Он ушел, я же поставил себе задачей записать наше приключение. Итак, я сидел за пюпитром и забавлялся сочинительством, а угол наклона палубы начал меняться. Поскольку в последние дни наше судно с утомительным постоянством выписывало зигзаги, или поворачивалось, или меняло галс, или как там это правильно зовется на языке морских волков, то я вначале не обратил внимания. Но затем седалище мое (которое уже стало бывалым мореходом) почувствовало, что изменение положения происходит быстрее, чем обычно. Вдобавок не было всегдашних сопутствующих обстоятельств, как то: гудки боцманской дудки, понукания в адрес вахтенных, шлепанье босых ног и хлопанье парусов. Вместо этого сверху, с мачт, на нас вдруг обрушился самый настоящий грохот, который тут же прекратился; немедля вслед за ним мой бывалый мореход дал мне знать, что палуба клонится все быстрее и сильнее. Я уже сделался настоящим писателем: первым моим движением было вставить перо в держатель и заткнуть пробкой чернильницу. В следующий же миг я оказался опрокинут на койку. Шума теперь хватало: крики, свистки, глухие удары и треск – и вопли из соседней каморки, где моя возлюбленная на час, Зенобия, вопила почти в унисон с предполагаемой женой Брокльбанка. Я чудом встал, исхитрился отворить дверь и выбрался, наподобие паука, наружу, на шкафут.

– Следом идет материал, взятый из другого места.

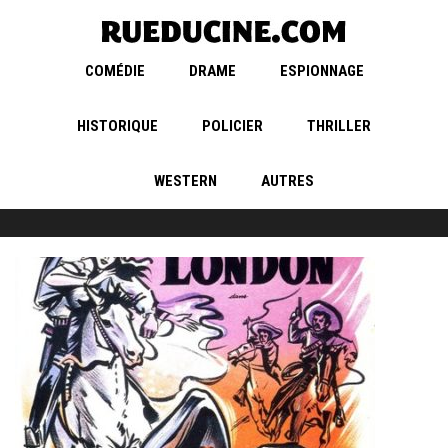
COMÉDIE
DRAME
ESPIONNAGE
HISTORIQUE
POLICIER
THRILLER
WESTERN
AUTRES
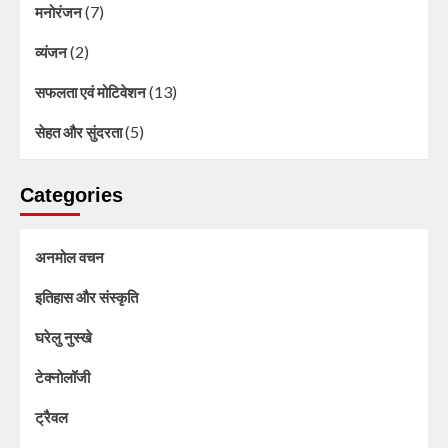
(7)
मनोरंजन
(2)
व्यंजन
(13)
सफलता एवं मोटिवेशन
(5)
सेहत और सुंदरता
Categories
अनमोल वचन
इतिहास और संस्कृति
घरेलु नुस्खे
टेक्नोलॉजी
ट्रैवल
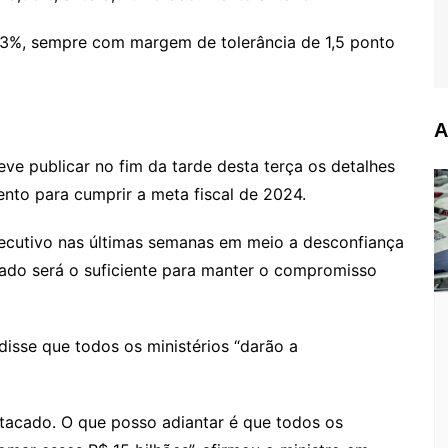
de 3%, sempre com margem de tolerância de 1,5 ponto
A
eve publicar no fim da tarde desta terça os detalhes
nto para cumprir a meta fiscal de 2024.
xecutivo nas últimas semanas em meio a desconfiança
ado será o suficiente para manter o compromisso
 disse que todos os ministérios “darão a
stacado. O que posso adiantar é que todos os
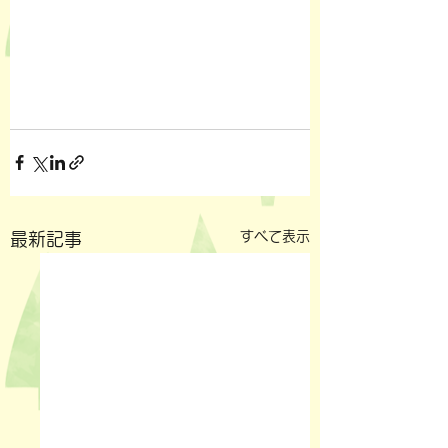
すべて表示
最新記事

Как пишут почти в каждой из читанных мною книг о путешествиях, «что за зрелище открылось моим глазам! Кровь моя застыла в жилах, волосы поднялись…» – и так далее.

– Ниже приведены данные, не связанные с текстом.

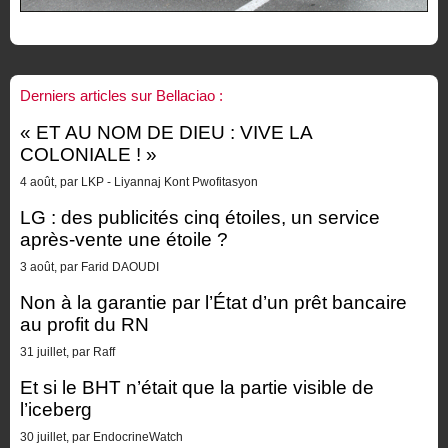
Derniers articles sur Bellaciao :
« ET AU NOM DE DIEU : VIVE LA
COLONIALE ! »
4 août, par LKP - Liyannaj Kont Pwofitasyon
LG : des publicités cinq étoiles, un service
après-vente une étoile ?
3 août, par Farid DAOUDI
Non à la garantie par l’État d’un prêt bancaire
au profit du RN
31 juillet, par Raff
Et si le BHT n’était que la partie visible de
l’iceberg
30 juillet, par EndocrineWatch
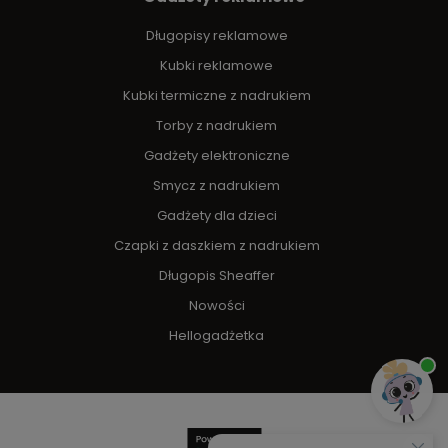
Długopisy reklamowe
Kubki reklamowe
Kubki termiczne z nadrukiem
Torby z nadrukiem
Gadżety elektroniczne
Smycz z nadrukiem
Gadżety dla dzieci
Czapki z daszkiem z nadrukiem
Długopis Sheaffer
Nowości
Hellogadżetka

Вся сцена изменилась до неузнаваемости. Все, что прежде было более или менее горизонтальным, теперь уподобилось крутому скату крыши и быстро приближалось к перпендикуляру. С холодной рассудительностью, проистекающей от полного моего бессилия, я понял, что пришел конец. Судно сейчас перевернется, опрокинется вверх дном. Паруса обвисли самым неподобающим образом, все ненужные тросы натянулись, а нужные болтались, словно развязавшиеся веревки на стоге сена. Подветренный фальшборт приближался к воде. Потом раздалось – не столько сверху, сколько откуда-то снаружи – медленное скрежетание, звук рвущихся парусов и ломающегося дерева. Где-то впереди огромные балки, которые обычно кажутся такими маленькими и называются стеньгами, завалились набок и висели в настоящей мешанине из тросов и порванных парусов. Часть матросов сражались у наветренного фальшборта с какими-то веревками. Один орудовал топором у среза полубака. И тут я увидел то, во что до сих пор с трудом верю: рулевое колесо так раскрутилось, что два рулевых, пытавшихся его остановить, отлетели от него, словно брызги воды. Тот, который был дальше от меня, взлетел на воздух и приземлился с другой стороны штурвала, а тот, что стоял ближе, шлепнулся на палубу, как пораженный громом. Одновременно с вращением рулевого колеса что-то сильно грохнуло. Капитан Андерсон, бросив заводить на кофель-нагель какой-то конец, очертя голову ринулся к другому тросу и повис на нем… Я подобрался к нему и тоже вцепился в трос. Под нашим двойным усилием трос подался, но – как мне после рассказали – конец, который отбросил капитан, размотался с кофель-нагеля и хлестнул меня. Я почувствовал страшный удар по затылку и спине. Не стану употреблять избитых выражений вроде «с этой минуты ничего не помню», но и вправду то, что сохранилось в моей памяти – весьма смутно и расплывчато. Каким-то образом я очутился на палубе в обнимку с юным Виллисом. Помимо дьявольской боли в спине и громкого звона в голове я почти не испытывал неприятных ощущений. А лежал я на мистере Виллисе.